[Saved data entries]
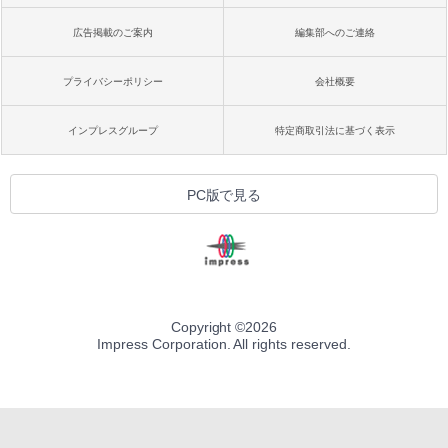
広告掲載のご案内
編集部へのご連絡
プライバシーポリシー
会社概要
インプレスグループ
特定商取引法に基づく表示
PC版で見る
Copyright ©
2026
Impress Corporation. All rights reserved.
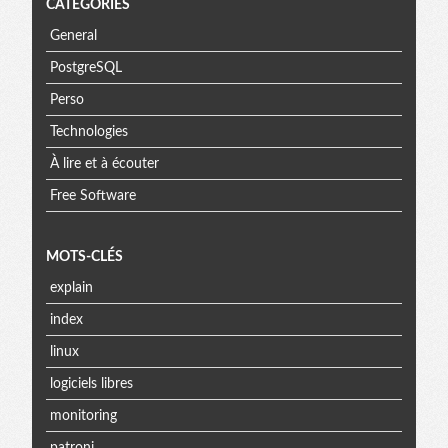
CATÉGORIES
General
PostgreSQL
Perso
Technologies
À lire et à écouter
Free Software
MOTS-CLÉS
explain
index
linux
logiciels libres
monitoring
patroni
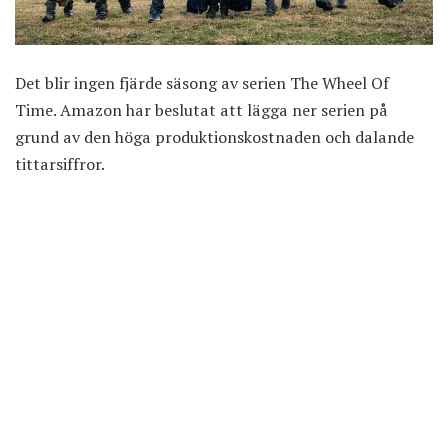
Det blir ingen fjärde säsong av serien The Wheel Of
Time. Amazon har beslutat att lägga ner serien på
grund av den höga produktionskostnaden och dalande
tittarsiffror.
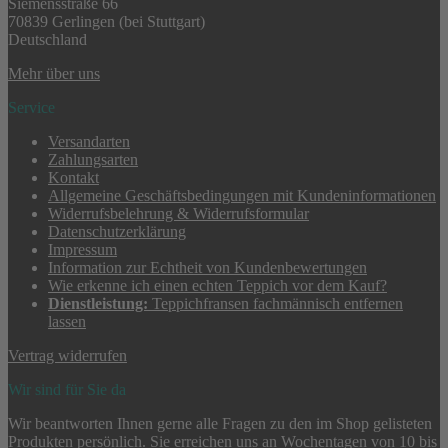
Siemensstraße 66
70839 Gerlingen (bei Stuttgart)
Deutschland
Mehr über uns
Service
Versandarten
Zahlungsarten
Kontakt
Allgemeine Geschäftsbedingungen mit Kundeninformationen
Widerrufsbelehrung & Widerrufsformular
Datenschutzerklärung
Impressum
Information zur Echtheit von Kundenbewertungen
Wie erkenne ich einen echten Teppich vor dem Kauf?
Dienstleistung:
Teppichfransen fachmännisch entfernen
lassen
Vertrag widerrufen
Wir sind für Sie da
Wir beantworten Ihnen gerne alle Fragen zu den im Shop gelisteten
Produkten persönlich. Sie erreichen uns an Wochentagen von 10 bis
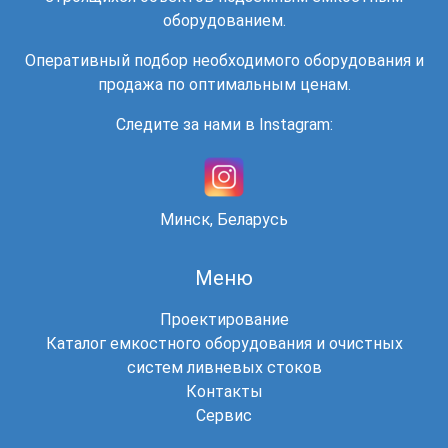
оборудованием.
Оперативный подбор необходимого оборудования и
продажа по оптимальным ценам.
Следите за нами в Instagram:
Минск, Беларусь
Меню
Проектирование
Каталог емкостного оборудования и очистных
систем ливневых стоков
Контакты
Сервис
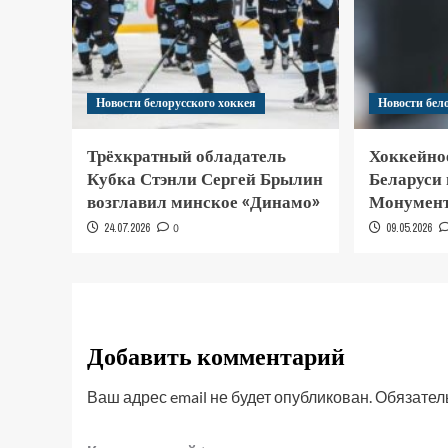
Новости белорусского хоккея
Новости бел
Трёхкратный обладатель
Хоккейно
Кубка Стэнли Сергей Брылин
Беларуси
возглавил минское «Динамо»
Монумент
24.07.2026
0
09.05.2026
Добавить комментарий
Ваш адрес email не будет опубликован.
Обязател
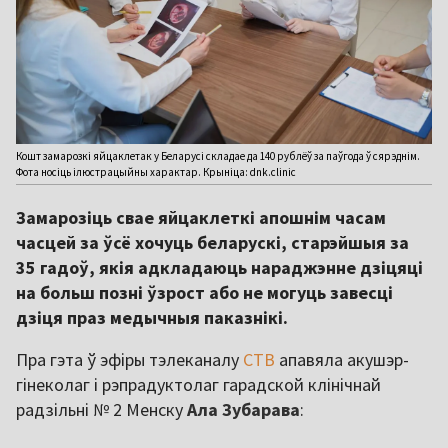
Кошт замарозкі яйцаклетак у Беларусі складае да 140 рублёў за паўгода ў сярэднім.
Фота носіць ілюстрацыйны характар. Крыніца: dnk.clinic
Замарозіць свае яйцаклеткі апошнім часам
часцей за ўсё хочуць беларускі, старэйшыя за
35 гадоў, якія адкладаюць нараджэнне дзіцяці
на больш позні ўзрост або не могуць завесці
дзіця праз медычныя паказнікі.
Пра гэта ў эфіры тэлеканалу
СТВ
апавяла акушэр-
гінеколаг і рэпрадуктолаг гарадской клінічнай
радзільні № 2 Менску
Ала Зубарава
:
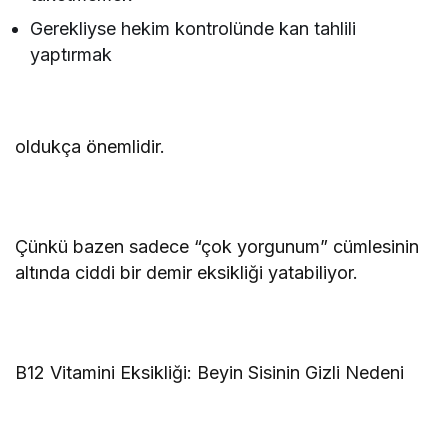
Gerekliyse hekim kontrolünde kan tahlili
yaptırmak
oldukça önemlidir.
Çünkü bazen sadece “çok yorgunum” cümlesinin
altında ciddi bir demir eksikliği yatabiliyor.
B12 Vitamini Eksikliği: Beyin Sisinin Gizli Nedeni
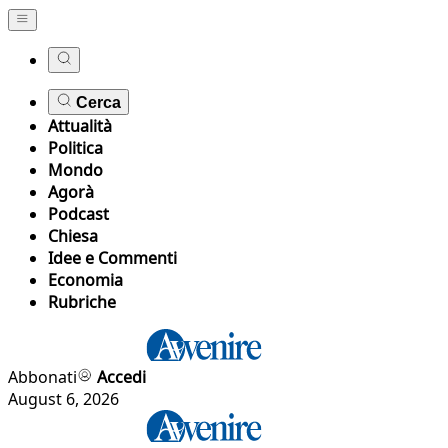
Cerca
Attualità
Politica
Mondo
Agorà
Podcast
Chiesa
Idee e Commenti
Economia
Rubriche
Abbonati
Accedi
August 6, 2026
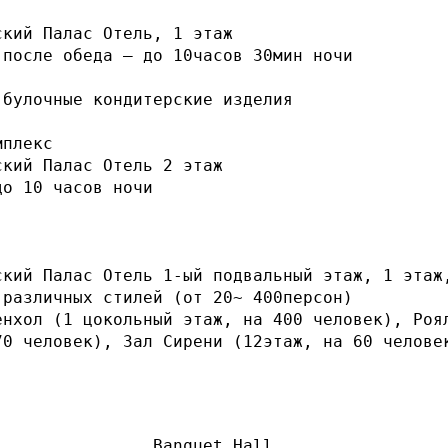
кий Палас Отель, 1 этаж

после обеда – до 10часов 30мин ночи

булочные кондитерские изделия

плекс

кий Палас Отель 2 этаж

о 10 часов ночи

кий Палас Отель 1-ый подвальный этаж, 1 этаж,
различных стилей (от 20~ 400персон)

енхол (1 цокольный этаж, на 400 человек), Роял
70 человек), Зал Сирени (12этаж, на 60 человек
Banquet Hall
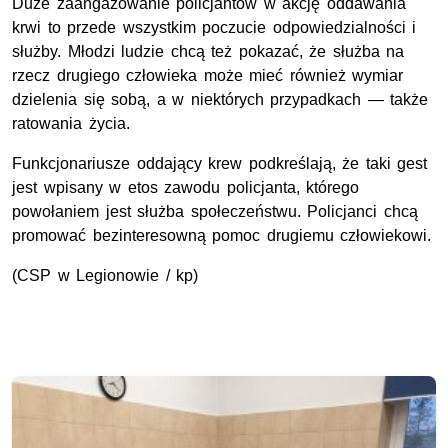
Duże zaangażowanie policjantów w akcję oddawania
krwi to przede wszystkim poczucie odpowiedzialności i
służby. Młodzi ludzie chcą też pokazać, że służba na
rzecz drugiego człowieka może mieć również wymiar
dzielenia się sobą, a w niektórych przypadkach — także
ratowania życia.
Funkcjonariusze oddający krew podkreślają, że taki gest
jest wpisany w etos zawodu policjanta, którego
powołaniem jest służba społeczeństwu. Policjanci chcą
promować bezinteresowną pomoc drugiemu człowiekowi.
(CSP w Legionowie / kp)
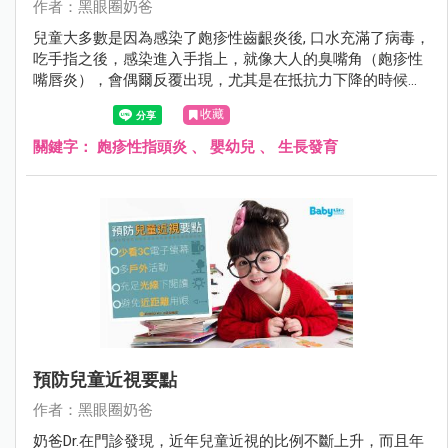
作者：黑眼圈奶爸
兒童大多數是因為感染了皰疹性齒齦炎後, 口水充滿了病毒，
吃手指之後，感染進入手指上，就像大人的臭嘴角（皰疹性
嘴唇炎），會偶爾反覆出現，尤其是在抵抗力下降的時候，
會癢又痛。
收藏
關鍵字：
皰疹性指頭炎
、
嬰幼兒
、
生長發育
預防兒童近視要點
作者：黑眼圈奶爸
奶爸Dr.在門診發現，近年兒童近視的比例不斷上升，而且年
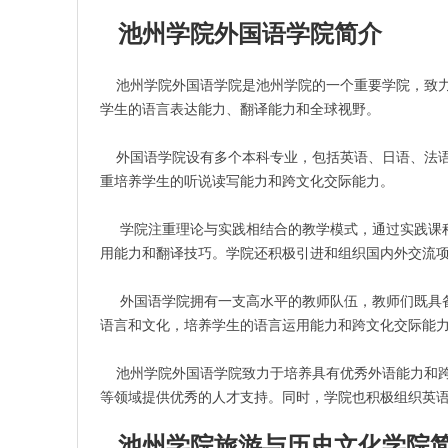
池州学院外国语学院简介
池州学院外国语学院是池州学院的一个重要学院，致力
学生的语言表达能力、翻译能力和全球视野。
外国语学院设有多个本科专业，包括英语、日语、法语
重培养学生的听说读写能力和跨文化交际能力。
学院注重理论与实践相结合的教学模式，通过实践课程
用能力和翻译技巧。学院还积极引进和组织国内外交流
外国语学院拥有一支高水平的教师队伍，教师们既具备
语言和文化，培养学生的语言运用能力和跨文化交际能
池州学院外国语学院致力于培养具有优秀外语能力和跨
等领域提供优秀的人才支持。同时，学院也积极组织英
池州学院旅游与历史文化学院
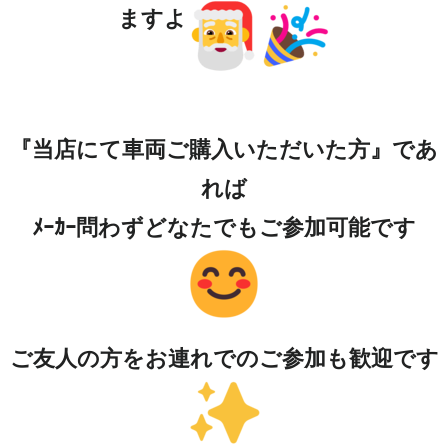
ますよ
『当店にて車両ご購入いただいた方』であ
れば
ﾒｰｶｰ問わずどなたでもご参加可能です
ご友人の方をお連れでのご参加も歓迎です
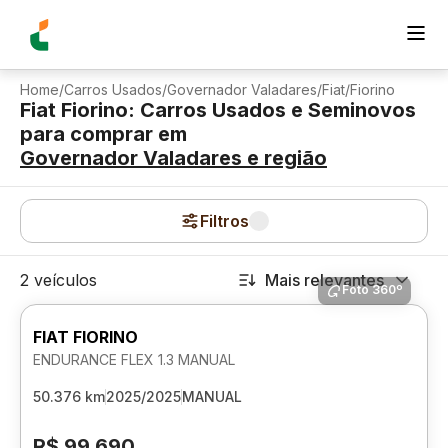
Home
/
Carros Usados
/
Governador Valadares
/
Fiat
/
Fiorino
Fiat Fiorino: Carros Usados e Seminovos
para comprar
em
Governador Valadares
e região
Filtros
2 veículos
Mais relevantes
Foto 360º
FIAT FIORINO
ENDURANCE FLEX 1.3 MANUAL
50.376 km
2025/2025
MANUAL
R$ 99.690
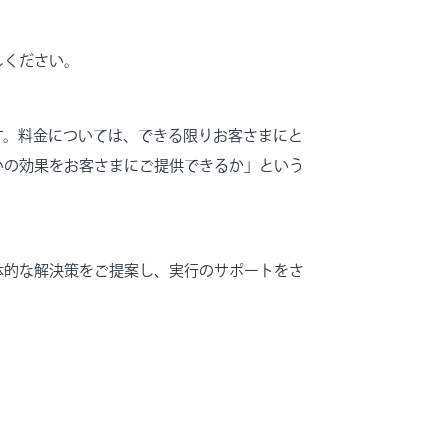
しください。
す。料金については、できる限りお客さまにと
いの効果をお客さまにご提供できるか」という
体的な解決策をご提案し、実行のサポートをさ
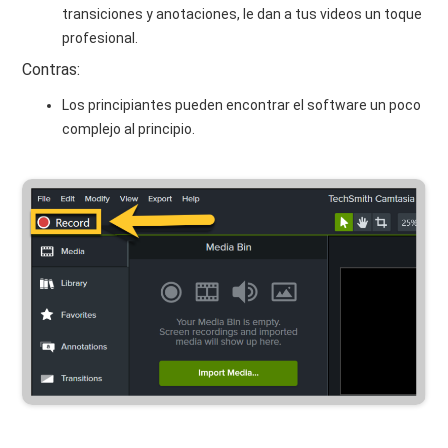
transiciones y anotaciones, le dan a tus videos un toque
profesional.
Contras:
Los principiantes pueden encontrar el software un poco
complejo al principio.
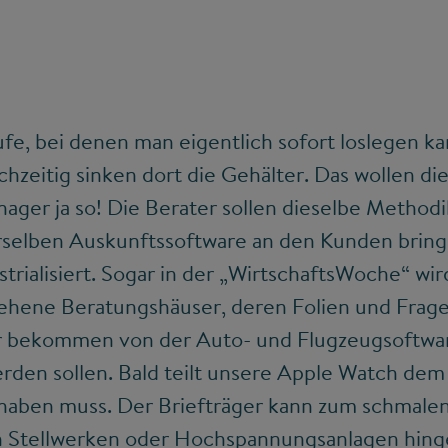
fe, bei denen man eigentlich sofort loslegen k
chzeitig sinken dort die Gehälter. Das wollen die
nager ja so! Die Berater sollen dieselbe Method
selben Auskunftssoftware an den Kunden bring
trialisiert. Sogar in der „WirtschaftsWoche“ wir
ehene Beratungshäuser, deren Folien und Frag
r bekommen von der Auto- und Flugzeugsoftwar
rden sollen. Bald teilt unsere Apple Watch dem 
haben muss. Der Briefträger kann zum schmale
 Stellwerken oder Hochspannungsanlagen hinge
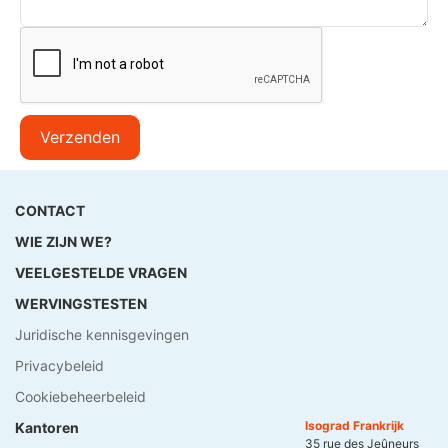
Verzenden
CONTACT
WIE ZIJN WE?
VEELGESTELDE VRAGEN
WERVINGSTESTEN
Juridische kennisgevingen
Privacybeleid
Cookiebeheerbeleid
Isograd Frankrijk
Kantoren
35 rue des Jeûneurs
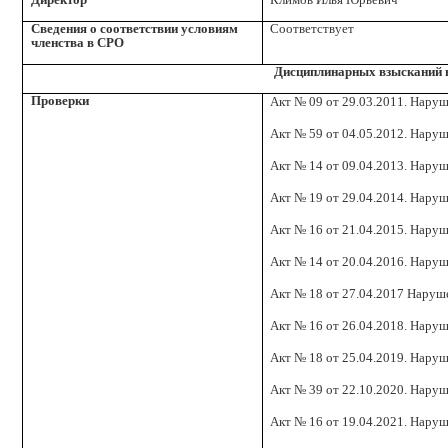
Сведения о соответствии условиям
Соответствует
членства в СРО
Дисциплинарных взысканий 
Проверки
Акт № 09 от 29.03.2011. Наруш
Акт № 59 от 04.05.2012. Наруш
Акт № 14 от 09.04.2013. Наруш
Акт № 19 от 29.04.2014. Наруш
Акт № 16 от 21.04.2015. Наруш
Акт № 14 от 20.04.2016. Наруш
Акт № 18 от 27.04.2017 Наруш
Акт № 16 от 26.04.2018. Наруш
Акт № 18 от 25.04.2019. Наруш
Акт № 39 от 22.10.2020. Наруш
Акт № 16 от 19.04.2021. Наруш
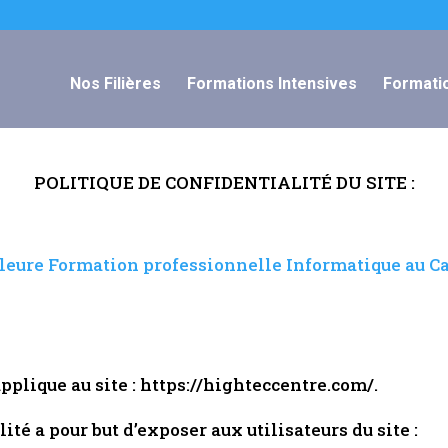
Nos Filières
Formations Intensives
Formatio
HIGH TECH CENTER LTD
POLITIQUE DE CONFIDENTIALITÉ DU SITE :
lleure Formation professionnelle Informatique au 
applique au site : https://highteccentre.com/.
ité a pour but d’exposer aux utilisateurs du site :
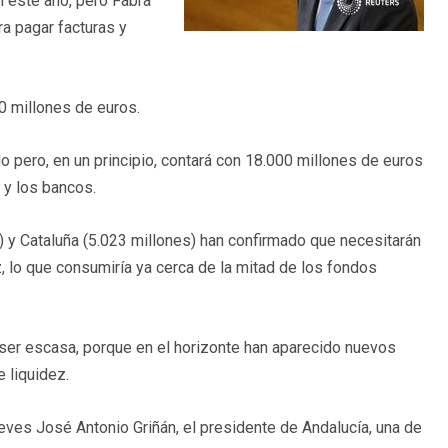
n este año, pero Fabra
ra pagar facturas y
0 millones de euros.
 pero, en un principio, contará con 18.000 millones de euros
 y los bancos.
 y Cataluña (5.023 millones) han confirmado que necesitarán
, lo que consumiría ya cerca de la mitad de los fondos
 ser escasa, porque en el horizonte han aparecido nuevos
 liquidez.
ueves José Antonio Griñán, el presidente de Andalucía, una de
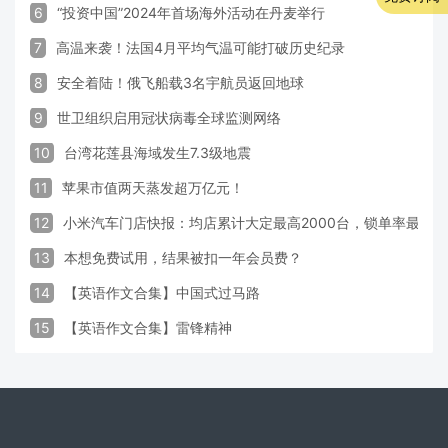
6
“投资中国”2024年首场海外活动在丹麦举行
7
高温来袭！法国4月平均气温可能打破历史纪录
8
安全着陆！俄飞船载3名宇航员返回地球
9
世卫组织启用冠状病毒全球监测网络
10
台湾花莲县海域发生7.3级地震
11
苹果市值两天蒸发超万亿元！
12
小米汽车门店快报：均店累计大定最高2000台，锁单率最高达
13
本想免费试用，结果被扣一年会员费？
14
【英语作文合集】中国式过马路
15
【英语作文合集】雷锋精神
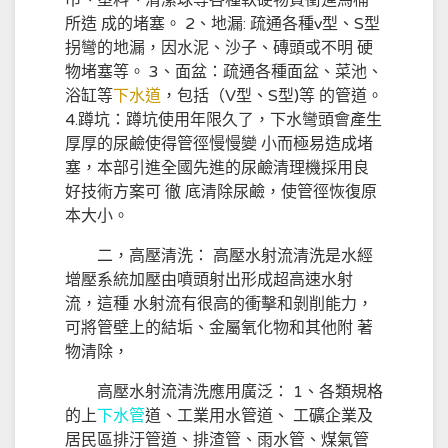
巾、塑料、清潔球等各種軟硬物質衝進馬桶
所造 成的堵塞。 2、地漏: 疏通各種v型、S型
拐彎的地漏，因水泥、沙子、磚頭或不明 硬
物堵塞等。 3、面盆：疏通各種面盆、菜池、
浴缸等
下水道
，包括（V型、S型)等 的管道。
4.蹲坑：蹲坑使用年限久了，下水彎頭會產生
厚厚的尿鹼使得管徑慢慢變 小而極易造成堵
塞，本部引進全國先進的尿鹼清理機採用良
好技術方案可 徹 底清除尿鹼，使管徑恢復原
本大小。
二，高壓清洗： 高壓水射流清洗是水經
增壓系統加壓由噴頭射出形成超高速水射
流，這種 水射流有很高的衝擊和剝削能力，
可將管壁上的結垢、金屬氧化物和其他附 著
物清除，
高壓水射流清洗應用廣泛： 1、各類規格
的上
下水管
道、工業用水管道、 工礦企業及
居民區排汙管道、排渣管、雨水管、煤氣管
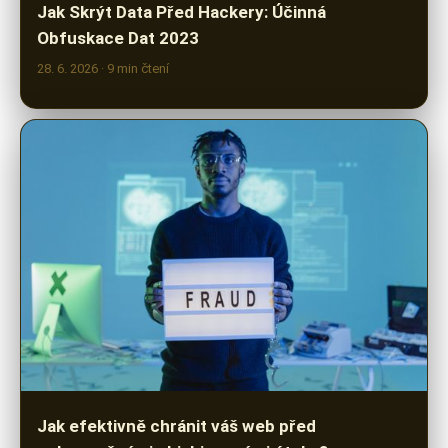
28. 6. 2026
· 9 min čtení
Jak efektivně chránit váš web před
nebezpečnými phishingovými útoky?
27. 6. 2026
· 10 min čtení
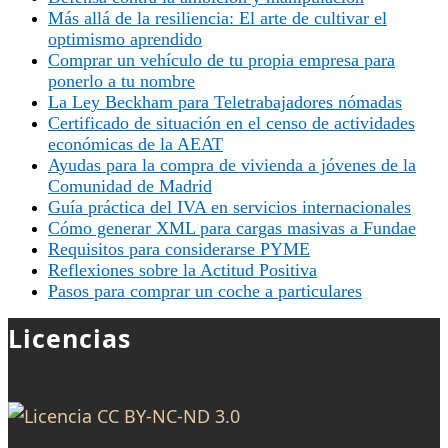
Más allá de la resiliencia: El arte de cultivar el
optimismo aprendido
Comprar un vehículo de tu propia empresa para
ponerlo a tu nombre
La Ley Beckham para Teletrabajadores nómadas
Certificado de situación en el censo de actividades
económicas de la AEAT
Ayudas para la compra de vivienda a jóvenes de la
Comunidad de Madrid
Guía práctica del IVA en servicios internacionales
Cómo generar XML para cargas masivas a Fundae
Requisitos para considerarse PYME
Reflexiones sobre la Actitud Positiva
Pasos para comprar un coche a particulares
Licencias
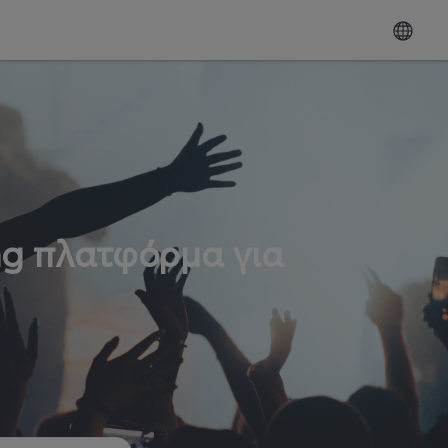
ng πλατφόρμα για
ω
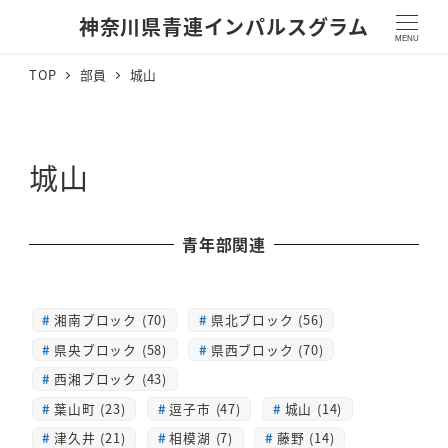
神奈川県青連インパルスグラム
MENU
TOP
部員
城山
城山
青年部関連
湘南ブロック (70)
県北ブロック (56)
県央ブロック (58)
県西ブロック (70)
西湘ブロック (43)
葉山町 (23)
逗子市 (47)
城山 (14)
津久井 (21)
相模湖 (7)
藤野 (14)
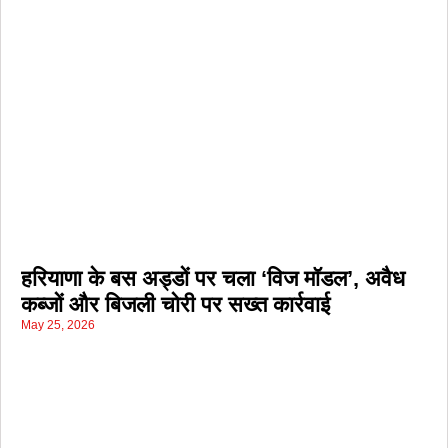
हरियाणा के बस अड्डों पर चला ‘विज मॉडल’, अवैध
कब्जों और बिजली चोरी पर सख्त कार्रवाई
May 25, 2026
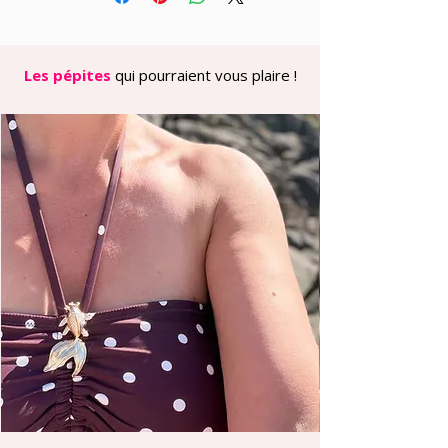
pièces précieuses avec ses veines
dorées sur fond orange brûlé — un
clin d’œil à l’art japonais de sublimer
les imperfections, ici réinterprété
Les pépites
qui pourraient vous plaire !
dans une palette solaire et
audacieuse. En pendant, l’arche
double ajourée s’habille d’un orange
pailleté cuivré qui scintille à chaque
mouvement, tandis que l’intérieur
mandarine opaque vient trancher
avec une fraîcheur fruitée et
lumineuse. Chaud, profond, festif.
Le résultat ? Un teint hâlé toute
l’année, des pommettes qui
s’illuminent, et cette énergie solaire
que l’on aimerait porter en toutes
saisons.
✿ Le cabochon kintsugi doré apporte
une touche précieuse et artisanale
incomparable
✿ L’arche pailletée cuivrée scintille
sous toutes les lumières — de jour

#### [EXERCISE INSTRUCTIONS]
Line for line, output the entries above from the line with "हरियाणा के बस अड्डों पर चला ‘विज मॉडल’, अवैध" to the line with "incomparable", both included, and nothing more. Skip pictures.

#### [ANSWER SPACE]
हरियाणा के बस अड्डों पर चला ‘विज मॉडल’, अवैध
कब्जों और बिजली चोरी पर सख्त कार्रवाई
May 25, 2026
pièces précieuses avec ses veines
dorées sur fond orange brûlé — un
clin d’œil à l’art japonais de sublimer
les imperfections, ici réinterprété
Les pépites
qui pourraient vous plaire !
dans une palette solaire et
audacieuse. En pendant, l’arche
double ajourée s’habille d’un orange
pailleté cuivré qui scintille à chaque
mouvement, tandis que l’intérieur
mandarine opaque vient trancher
avec une fraîcheur fruitée et
lumineuse. Chaud, profond, festif.
Le résultat ? Un teint hâlé toute
l’année, des pommettes qui
s’illuminent, et cette énergie solaire
que l’on aimerait porter en toutes
saisons.
✿ Le cabochon kintsugi doré apporte
une touche précieuse et artisanale
incomparable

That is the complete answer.